One such paradigm is the dynamic runbook feedback loop.
Dynamic runbook feedback loops
A runbook is a set of procedures for how to respond in situations such as receiving an alert from the monitoring system. The goal of the feedback loop is to create a mechanism where subject matter experts create runbooks, but both devs and ops are empowered to improve them in ways that reduce the number of escalations and improve cooperation.
The goal of this process is to establish the proper balance of effort versus value when crafting documentation. It is a waste of effort for someone to write a 100-page treatise about a simple issue; but a runbook that is too brief isn’t useful. This paradigm leads to the right balance. A runbook starts at the size the original author believed to be appropriate given the knowledge at hand but evolves to the right size as it gets exercised. Runbooks that are rarely or never needed receive less effort and frequently-used runbooks are updated, optimized, and possibly turned into automated responses.
This is in striking contrast to organizations where runbooks are created by “on high” without input from people with direct involvement. Often these either can’t be changed or change require a heavy-weight process that impedes any improvement.
Write it down
The easiest way to distribute team knowledge is to have good documentation, allowing anyone who encounters an unfamiliar issue to follow a tested process to resolve it. That’s what runbooks are supposed to be.
Our preferred format is a bullet list that ops can use to resolve alerts. When an alert arrives, ops follows the instructions in the runbook. If we get to the end of the bullet list and the issue is unresolved, then ops escalate to the developers.
An organization’s developers need to write the docs, obviously. But all too often, docs get assigned as low priority and get pushed to the back burner in order to ship new product, feature upgrades, and other work deemed mission-critical. They never get around to it. Management needs to include runbook creation as part of the project.
Developers are not always comfortable with writing. Staring down a blank page can be intimidating. To overcome the blank page syndrome, give them a template. It won’t even feel like you’re asking them to write a document; you just want them to fill out this form. If you make the template a series of bullet points, each being the procedure to handle a specific alert, the document becomes almost trivial to complete. The basic piece of documentation here is how to deal with every alert.
To motivate devs, remind them that the more time spent writing runbooks, the less likely issues will escalate to them. Every company wants to reduce escalations—especially the developers who have to field those escalations during off hours—and the path to get there is through documentation.

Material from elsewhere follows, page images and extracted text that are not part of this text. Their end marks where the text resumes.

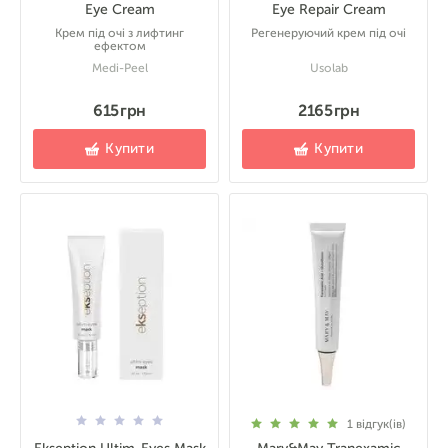
Eye Cream
Eye Repair Cream
Крем під очі з лифтинг
Регенеруючий крем під очі
ефектом
Medi-Peel
Usolab
615 грн
2165 грн
Купити
Купити
1
відгук(ів)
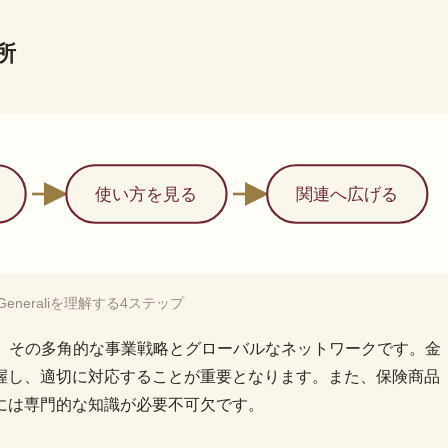
勘所
使い方を見る
関連へ広げる
oni Generaliを理解する4ステップ
上で大切なのは、その多角的な事業戦略とグローバルなネットワークです。金
握し、適切に対応することが重要となります。また、保険商品
には専門的な知識が必要不可欠です。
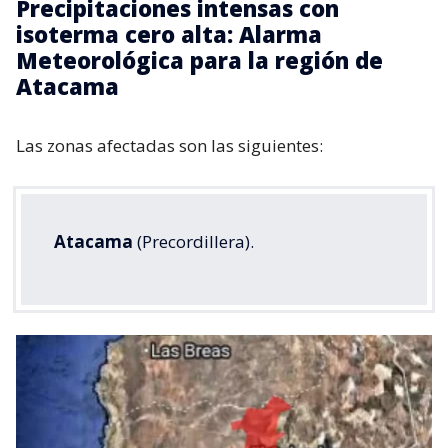
Precipitaciones intensas con
isoterma cero alta: Alarma
Meteorológica para la región de
Atacama
Las zonas afectadas son las siguientes:
Atacama
(Precordillera).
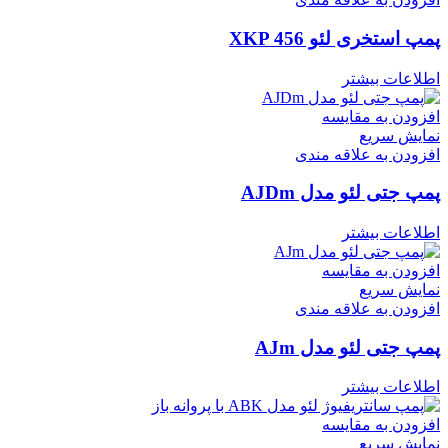
پمپ استخری لئو XKP 456
اطلاعات بیشتر
افزودن به مقایسه
نمایش سریع
افزودن به علاقه مندی
پمپ جتی لئو مدل AJDm
اطلاعات بیشتر
افزودن به مقایسه
نمایش سریع
افزودن به علاقه مندی
پمپ جتی لئو مدل AJm
اطلاعات بیشتر
افزودن به مقایسه
نمایش سریع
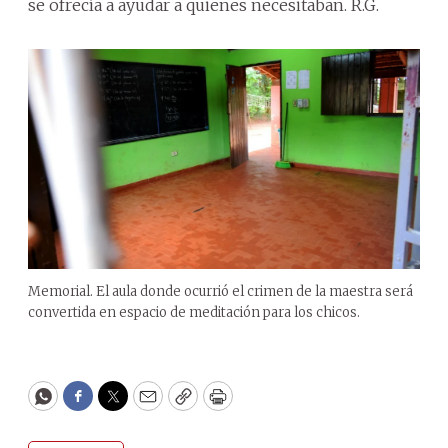
se ofrecía a ayudar a quienes necesitaban. R.G.
Memorial. El aula donde ocurrió el crimen de la maestra será
convertida en espacio de meditación para los chicos.
WhatsApp
Facebook
Twitter
Email
Copy
Print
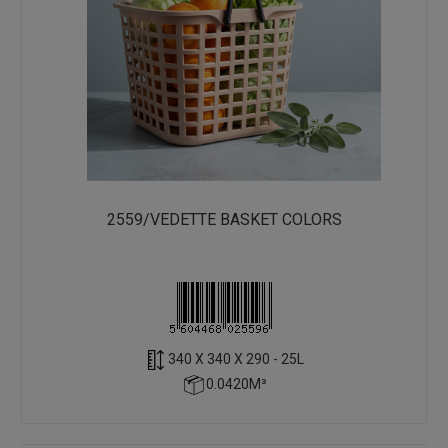
2559/VEDETTE BASKET COLORS
340 X 340 X 290 - 25L
0.0420M³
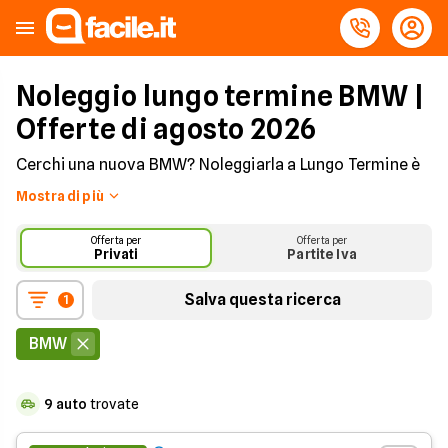
Noleggio lungo termine BMW |
Offerte di agosto 2026
Cerchi una nuova BMW? Noleggiarla a Lungo Termine è
Facile! Per la tua nuova BMW scegli il
noleggio a lungo
Mostra di più
termine
e goditi la guida senza pensieri grazie ad un
canone mensile che comprende
assicurazione,
Offerta per
Offerta per
manutenzione e soccorso stradale.
Privati
Partite Iva
Approfitta delle nostre offerte di noleggio esclusive
Salva questa ricerca
1
su auto BMW.
Chiedi un preventivo gratuito e senza
impegno, parla con i nostri consulenti e trova la tua
BMW
prossima auto.
Per la tua BMW potrai scegliere la formula di noleggio
9
auto
trovate
che preferisci,
da 24 fino a 60 mesi
,
con versamento di
un anticipo pieno, parziale oppure
senza anticipo
.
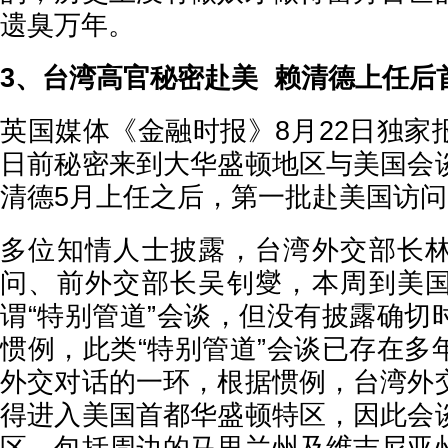
遗臭万年。
3、台湾高官秘密赴美 赖清德上任后
英国媒体《金融时报》8月22日独家
日前秘密来到大华盛顿地区与美国会
清德5月上任之后，第一批赴美国访
多位知情人士披露，台湾外交部长
问、前外交部长吴钊燮，本周到美
谓“特别管道”会谈，但没有披露确切
惯例，此类“特别管道”会谈已存在多
外交对话的一环，根据惯例，台湾外
得进入美国首都华盛顿特区，因此会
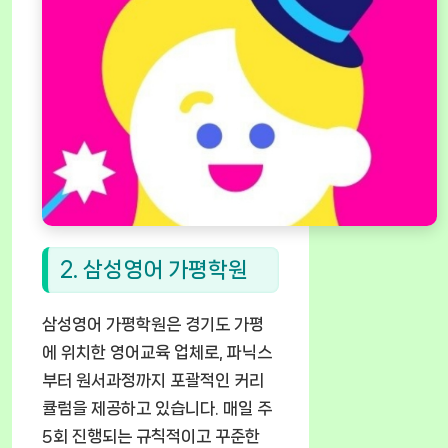
2. 삼성영어 가평학원
삼성영어 가평학원은 경기도 가평
에 위치한 영어교육 업체로, 파닉스
부터 원서과정까지 포괄적인 커리
큘럼을 제공하고 있습니다. 매일 주
5회 진행되는 규칙적이고 꾸준한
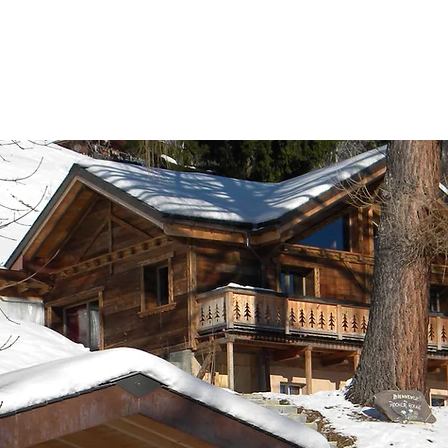
ACCUEIL
PRODUITS
ACTUALITES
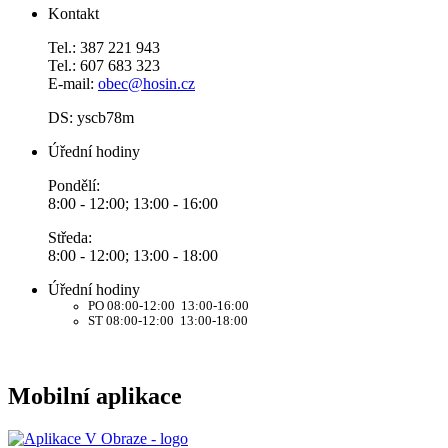
Kontakt
Tel.: 387 221 943
Tel.: 607 683 323
E-mail:
obec@hosin.cz
DS: yscb78m
Úřední hodiny
Pondělí:
8:00 - 12:00; 13:00 - 16:00
Středa:
8:00 - 12:00; 13:00 - 18:00
Úřední hodiny
PO 08:00-12:00 13:00-16:00
ST 08:00-12:00 13:00-18:00
Mobilní aplikace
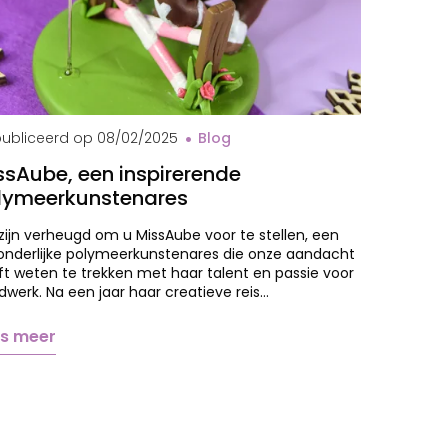
val MissAube
ubliceerd op
08/02/2025
Blog
ssAube, een inspirerende
lymeerkunstenares
ijn verheugd om u MissAube voor te stellen, een
zonderlijke polymeerkunstenares die onze aandacht
t weten te trekken met haar talent en passie voor
werk. Na een jaar haar creatieve reis…
s meer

The other side of this process—the alerts—should reinforce the idea that any alert has a corresponding process in the runbooks by including the runbook URL in the alert text. This increases the likelihood that procedures will be complied with.
Channeling feedback into better runbooks
Here’s where the feedback loop begins.
At some point, an ops person is going to get an alert that is insufficiently documented and needs to be escalated to the developers. Once you go through every step on the runbook and exhaust every idea you have, it’s time to talk to the folks who wrote the code.

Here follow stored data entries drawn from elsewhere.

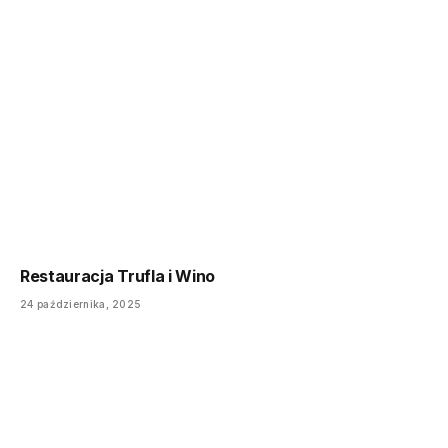
Restauracja Trufla i Wino
24 października, 2025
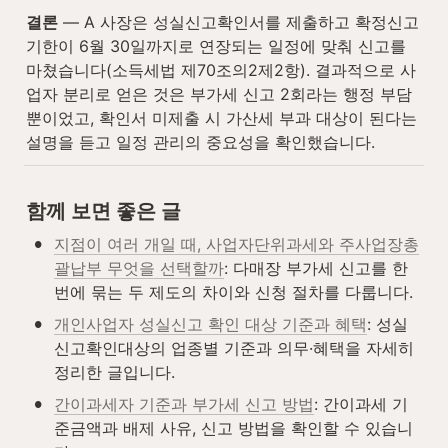
결론
 — A 사장은 성실신고확인서를 제출하고 확정신고 
기한이 6월 30일까지로 연장되는 일정에 맞춰 신고를 
마쳤습니다(소득세법 제70조의2제2항). 결과적으로 사
업자 분리로 얻은 것은 부가세 신고 2회라는 행정 부담
뿐이었고, 확인서 미제출 시 가산세 부과 대상이 된다는 
설명을 듣고 일정 관리의 중요성을 확인했습니다.
함께 보면 좋은 글
•
지점이 여러 개일 때, 사업자단위과세와 주사업장총
괄납부 무엇을 선택할까
: 다매장 부가세 신고를 한 
번에 묶는 두 제도의 차이와 신청 절차를 다룹니다.
•
개인사업자 성실신고 확인 대상 기준과 혜택
: 성실
신고확인대상의 업종별 기준과 의무·혜택을 자세히 
정리한 글입니다.
•
간이과세자 기준과 부가세 신고 방법
: 간이과세 기
준금액과 배제 사유, 신고 방법을 확인할 수 있습니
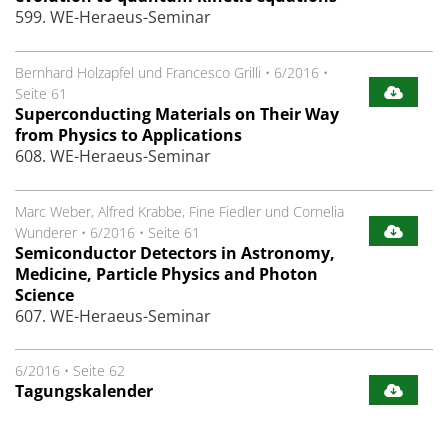
599. WE-Heraeus-Seminar
Bernhard Holzapfel und Francesco Grilli
•
6/2016
•
Seite 61
Superconducting Materials on Their Way
from Physics to Applications
608. WE-Heraeus-Seminar
Marc Weber, Alfred Krabbe, Fine Fiedler und Cornelia
Wunderer
•
6/2016
•
Seite 61
Semiconductor Detectors in Astronomy,
Medicine, Particle Physics and Photon
Science
607. WE-Heraeus-Seminar
6/2016
•
Seite 62
Tagungskalender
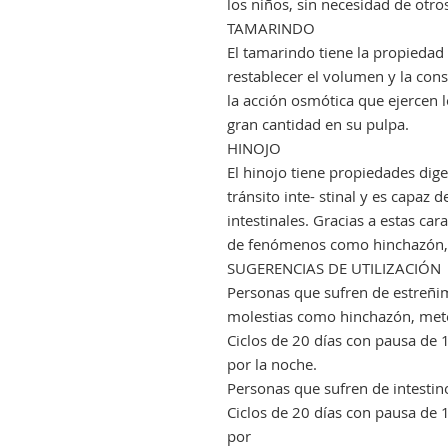
los niños, sin necesidad de otro
TAMARINDO
El tamarindo tiene la propiedad d
restablecer el volumen y la cons
la acción osmótica que ejercen l
gran cantidad en su pulpa.
HINOJO
El hinojo tiene propiedades dige
tránsito inte- stinal y es capaz 
intestinales. Gracias a estas car
de fenómenos como hinchazón,
SUGERENCIAS DE UTILIZACIÓN
Personas que sufren de estreñimi
molestias como hinchazón, met
Ciclos de 20 días con pausa de 1
por la noche.
Personas que sufren de intestino
Ciclos de 20 días con pausa de 1
por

This is the first point of feedback: the ops engineer reads the runbook and tries to implement the process documented therein. The dev may have documented every alert, but this is where the rubber hits the road; if a runbook doesn’t fix a problem when it says it does, the ops person should correct it immediately or at least identify the problem. When the ops person escalates to the developer, that’s the start of a feedback loop.
If a problem does get escalated, then that should trigger an update to the doc. Whether it’s the ops engineer adding what they were unsure about, noting the use case that triggered the escalation, or the developer augmenting the bullet list, the end result makes operations more self-sufficient and reduces future escalations. Maybe your clever ops engineer wrote a shell script that bundles ten bullets into a single command; edit the runbook and include it.
And yet, sometimes you run into unknown or unpredictable problems. At a previous company, I got a runbook that was just one bulleted item: “This should never happen. If it does, call the developers.” I spoke with the developer and, without accusing them of being lazy, asked if this was the best runbook entry they could make? It turned out it was! They were monitoring for an assertion that should never happen, but if it ever did happen, they wanted to know. It was the kind of situation where a fix could only be determined after the first time it happened.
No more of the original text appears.